- NYU researchers created an app to detect the severity of Covid-19 cases
- This may help hospitals prioritise care and resources
- A research team aims to roll out the app globally within weeks
Numerous innovative mobile apps are playing a big role in helping with the Covid-19 response, for example for self-screening or contact tracing. One of the latest apps, created by NYU College of Dentistry, can determine how severe Covid-19 cases are.
Research assessing the app through studying patients was published in the journal Lab on a Chip.
How it works
The app uses artificial intelligence (AI) to assess a person’s risk factors and key biomarkers from blood tests. It then produces a severity score which can determine how sick a Covid-positive patient is or may become – something that current diagnostic tests to detect whether someone is infected by the virus cannot do.
In their paper, the team of 15 researchers wrote about the need for a Covid-19 disease severity test that can help to prioritise care and resources for patients at higher risk of death.
“Identifying and monitoring those at risk of severe complications is critical for both resource planning and prognostication.
“Likewise, ruling out and/or reducing the admission of patients with very low risk of complications who can be safely managed through self-quarantine would conserve precious medical resources during a surge of new cases in an outbreak,” they wrote.
Developing the severity score
Data from a total of 160 hospitalised Covid-19 patients in Wuhan, China, was evaluated, and the researchers identified four biomarkers measured in the patients’ blood tests that were significantly higher in patients who died, versus patients who recovered from the disease.
What these biomarkers do is indicate complications linked to Covid-19, such as lower respiratory tract infections, poor cardiovascular health, and acute inflammation.
Using the biomarkers as well as two risk factors, i.e. age and sex, the researchers built a model and trained this model using a machine-learning algorithm (a type of AI) to analyse the patterns of Covid-19, which ended up being able to predict its level of severity.
Once a patient’s biomarkers and risk factors are entered into the model, a numerical Covid-19 severity score, ranging from 0 (mild or moderate) to 100 (critical) is produced.
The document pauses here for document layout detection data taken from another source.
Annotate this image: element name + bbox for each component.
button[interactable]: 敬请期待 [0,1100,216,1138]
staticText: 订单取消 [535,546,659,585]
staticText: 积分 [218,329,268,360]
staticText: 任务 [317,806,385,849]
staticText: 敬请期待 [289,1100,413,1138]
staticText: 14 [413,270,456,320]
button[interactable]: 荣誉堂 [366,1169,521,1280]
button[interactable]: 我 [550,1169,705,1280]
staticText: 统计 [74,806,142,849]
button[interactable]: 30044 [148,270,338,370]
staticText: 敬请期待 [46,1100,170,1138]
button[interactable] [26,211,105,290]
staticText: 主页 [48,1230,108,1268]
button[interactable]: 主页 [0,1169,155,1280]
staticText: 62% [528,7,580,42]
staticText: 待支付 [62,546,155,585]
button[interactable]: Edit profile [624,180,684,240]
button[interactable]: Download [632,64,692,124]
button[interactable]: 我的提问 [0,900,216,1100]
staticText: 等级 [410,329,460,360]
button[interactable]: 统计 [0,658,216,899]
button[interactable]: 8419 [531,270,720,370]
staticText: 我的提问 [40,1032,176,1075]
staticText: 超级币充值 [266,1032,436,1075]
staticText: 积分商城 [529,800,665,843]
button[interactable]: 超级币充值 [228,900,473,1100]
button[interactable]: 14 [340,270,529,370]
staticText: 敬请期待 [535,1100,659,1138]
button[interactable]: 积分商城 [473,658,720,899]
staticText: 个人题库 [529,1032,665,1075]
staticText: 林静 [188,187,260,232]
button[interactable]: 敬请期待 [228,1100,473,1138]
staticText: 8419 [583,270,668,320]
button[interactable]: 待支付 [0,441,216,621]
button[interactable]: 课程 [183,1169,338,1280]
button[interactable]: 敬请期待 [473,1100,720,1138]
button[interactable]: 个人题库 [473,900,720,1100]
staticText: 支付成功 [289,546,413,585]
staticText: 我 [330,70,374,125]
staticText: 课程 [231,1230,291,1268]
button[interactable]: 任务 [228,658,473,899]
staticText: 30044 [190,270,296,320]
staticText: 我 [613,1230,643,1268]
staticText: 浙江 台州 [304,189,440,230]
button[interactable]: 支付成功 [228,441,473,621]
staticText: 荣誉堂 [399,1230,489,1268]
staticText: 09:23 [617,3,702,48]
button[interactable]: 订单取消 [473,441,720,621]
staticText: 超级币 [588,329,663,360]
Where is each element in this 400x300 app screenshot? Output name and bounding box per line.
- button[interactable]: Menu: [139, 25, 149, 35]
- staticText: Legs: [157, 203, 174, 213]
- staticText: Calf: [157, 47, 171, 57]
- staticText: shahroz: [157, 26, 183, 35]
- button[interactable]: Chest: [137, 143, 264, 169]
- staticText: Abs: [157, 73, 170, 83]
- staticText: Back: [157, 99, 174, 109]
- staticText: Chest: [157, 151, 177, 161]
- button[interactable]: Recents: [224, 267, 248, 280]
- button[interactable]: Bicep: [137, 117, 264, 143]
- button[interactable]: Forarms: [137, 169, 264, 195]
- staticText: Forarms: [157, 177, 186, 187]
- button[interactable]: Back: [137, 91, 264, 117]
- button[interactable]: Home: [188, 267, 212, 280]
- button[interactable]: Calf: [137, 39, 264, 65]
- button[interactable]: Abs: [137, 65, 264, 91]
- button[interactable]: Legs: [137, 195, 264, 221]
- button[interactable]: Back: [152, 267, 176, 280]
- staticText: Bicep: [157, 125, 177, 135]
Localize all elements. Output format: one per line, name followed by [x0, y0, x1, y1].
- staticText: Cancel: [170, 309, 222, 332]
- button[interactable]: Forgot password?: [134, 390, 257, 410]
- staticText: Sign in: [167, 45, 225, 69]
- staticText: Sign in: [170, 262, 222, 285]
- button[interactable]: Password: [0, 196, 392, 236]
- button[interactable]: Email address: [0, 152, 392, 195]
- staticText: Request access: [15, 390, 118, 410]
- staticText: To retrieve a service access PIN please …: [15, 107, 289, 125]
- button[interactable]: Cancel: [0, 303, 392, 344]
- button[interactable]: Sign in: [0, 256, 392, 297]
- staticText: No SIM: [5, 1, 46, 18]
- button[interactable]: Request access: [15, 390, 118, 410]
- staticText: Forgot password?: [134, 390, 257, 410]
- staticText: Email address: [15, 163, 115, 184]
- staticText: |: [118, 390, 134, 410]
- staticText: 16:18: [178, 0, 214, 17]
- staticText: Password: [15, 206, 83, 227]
To validate the model, data from 12 hospitalised Covid-19 patients were used. The results confirmed the accuracy of the process.
The model was validated using data from 12 hospitalised Covid-19 patients from Shenzhen, China, which confirmed that the model's severity scores were significantly higher for the patients that died versus those who were eventually discharged. These findings are published in Lab on a Chip.
The team wanted to further validate the model and therefore ended up using data from more than 1 000 New York city Covid-19 patients. The helpful tool later became available as a mobile app to clinicians.
Aim to roll out app nationwide
With global coronavirus cases increasing at a fast pace, Forbes reports, the researchers have spent time optimising the clinical utility of the app at the Family Health Centers at NYU Langone last month, and intend to roll it out nationwide within the coming weeks.
“An experienced team and established translation partnerships are both in place to move these systems into real-world practice in a timely manner. Further, the release of an app for immediate impact on Covid-19 patient management in the next few weeks is anticipated,” the authors wrote, adding that there may be a few promising additions to the app:
“Future work may also involve developing a test on the same platform for population-based Covid-19 community surveillance in clinical settings (ambulances, hospitals, clinics, laboratories) and for public settings that are at risk for community spread (businesses, schools, airports, train stations).”
The development and distribution of an affordable and portable smart sensor technology that can be widely distributed within months promise to be a significant solution for the management of the current health crisis, the researchers said, as well as a tool that can be adapted to fight any future viral or biological threats.